On investit pour soi, mais aussi, parfois, pour transmettre. La succession d’un bien dominicain mérite d’être anticipée — pas découverte par vos héritiers.
Un sujet régi par des règles spécifiques
La transmission d’un bien immobilier situé en République Dominicaine obéit à des règles propres, souvent attachées au lieu de situation du bien. Pour un ressortissant européen, des mécanismes de droit international (notamment la possibilité, dans certains cas, de choisir la loi applicable à sa succession) peuvent entrer en jeu. En clair : c’est un terrain technique, où les généralités sont risquées.

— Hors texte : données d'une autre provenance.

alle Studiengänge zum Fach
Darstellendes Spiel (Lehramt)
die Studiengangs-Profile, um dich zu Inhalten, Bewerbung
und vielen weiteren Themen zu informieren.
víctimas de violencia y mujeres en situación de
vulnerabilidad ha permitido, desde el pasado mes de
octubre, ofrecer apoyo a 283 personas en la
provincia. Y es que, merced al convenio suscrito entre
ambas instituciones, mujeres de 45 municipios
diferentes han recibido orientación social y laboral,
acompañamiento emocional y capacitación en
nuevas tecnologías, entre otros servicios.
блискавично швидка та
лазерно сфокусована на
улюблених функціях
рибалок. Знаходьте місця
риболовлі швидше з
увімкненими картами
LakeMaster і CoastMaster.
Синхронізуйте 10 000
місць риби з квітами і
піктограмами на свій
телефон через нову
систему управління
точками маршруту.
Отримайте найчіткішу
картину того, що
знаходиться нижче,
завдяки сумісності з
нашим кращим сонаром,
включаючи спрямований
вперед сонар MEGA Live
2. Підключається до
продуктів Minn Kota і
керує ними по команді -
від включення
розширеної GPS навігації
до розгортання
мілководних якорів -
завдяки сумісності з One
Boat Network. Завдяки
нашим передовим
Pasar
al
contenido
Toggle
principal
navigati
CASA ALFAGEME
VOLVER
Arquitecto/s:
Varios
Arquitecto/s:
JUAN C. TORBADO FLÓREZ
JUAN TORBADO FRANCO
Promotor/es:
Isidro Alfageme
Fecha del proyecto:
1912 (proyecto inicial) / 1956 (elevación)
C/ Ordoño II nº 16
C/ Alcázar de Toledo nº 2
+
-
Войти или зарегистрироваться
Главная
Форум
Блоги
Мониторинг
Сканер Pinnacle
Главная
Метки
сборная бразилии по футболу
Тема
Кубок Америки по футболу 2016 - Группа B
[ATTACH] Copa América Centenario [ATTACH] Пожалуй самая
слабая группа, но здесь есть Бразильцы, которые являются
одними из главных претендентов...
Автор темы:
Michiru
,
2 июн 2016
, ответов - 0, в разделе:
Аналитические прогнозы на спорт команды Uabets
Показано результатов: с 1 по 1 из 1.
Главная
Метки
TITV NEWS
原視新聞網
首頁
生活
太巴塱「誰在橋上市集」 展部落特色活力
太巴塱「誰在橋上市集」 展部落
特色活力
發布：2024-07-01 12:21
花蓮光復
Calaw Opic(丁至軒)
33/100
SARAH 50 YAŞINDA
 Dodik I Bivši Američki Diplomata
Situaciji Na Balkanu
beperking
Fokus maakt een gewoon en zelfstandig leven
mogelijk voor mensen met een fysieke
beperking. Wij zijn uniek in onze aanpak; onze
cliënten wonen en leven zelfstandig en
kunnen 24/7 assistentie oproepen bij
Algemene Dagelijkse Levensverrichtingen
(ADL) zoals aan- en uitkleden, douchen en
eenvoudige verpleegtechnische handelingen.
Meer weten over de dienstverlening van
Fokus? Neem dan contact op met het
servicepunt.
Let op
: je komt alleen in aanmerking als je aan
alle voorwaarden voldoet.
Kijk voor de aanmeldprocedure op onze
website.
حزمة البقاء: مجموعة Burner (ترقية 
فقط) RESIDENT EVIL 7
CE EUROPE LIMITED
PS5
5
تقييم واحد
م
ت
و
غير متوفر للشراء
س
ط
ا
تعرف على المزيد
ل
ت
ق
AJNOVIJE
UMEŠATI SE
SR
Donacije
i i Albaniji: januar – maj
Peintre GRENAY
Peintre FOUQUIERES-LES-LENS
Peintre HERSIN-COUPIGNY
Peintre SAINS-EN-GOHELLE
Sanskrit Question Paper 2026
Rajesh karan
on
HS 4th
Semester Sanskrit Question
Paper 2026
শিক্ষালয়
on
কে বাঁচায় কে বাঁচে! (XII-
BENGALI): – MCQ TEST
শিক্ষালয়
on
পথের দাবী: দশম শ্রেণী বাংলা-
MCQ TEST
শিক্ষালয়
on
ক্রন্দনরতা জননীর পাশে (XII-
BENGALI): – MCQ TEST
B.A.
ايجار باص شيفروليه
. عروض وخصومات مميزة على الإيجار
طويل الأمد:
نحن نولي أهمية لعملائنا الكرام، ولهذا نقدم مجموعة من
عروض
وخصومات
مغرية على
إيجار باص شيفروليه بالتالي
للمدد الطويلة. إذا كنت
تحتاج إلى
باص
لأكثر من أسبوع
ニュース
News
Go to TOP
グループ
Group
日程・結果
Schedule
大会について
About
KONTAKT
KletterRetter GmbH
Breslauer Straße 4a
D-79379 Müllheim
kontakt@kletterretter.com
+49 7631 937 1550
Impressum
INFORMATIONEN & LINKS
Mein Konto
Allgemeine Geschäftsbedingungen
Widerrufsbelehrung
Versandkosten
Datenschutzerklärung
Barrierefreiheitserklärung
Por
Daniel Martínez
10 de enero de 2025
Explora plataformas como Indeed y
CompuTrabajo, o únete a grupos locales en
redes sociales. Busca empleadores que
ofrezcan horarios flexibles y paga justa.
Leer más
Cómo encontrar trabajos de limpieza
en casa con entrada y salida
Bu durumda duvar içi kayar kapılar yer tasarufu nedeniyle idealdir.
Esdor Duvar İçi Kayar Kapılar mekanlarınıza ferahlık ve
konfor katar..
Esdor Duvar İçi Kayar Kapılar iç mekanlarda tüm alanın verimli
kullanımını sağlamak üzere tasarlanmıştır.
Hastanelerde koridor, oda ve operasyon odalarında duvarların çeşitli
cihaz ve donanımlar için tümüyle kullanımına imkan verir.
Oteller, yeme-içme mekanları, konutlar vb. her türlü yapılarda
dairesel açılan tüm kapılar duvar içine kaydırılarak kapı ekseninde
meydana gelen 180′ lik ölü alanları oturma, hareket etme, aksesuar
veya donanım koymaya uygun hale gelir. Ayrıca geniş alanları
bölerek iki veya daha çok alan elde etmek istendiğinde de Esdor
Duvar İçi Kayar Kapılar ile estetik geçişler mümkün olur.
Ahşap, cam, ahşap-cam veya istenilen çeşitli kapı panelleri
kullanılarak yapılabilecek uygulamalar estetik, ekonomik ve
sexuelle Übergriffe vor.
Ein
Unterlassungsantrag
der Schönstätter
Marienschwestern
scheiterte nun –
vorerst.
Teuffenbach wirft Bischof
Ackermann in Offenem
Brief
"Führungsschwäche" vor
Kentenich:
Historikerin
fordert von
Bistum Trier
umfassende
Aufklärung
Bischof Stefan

Pourquoi anticiper dès l’achat
Une succession non préparée peut entraîner des blocages, des délais et des coûts pour vos héritiers, surtout dans un contexte international. Trois leviers se réfléchissent en amont :
- la structure de détention (nom propre ou société) ;
- un testament cohérent avec votre situation ;
- une planification coordonnée entre la France et la République Dominicaine.
Le rôle de la structuration
Détenir le bien via une société peut, dans certains cas, permettre de transmettre des parts plutôt que le bien lui-même — une voie parfois plus simple. Mais ce n’est pas une règle universelle : tout dépend de vos objectifs, du nombre d’héritiers et de la fiscalité applicable. À arbitrer avec un notaire et un avocat compétents.
Notre position
La succession internationale relève du notaire, de l’avocat et du fiscaliste — pas de notre métier. Notre rôle est de structurer l’opération immobilière et de vous orienter vers ces professionnels. Pour le cadre fiscal général, voir fiscalité en République Dominicaine.
Repères indicatifs 2026. Ceci n’est ni un conseil juridique, ni un conseil fiscal, ni un conseil successoral. Toute planification doit être validée avec des professionnels compétents en France et en République Dominicaine.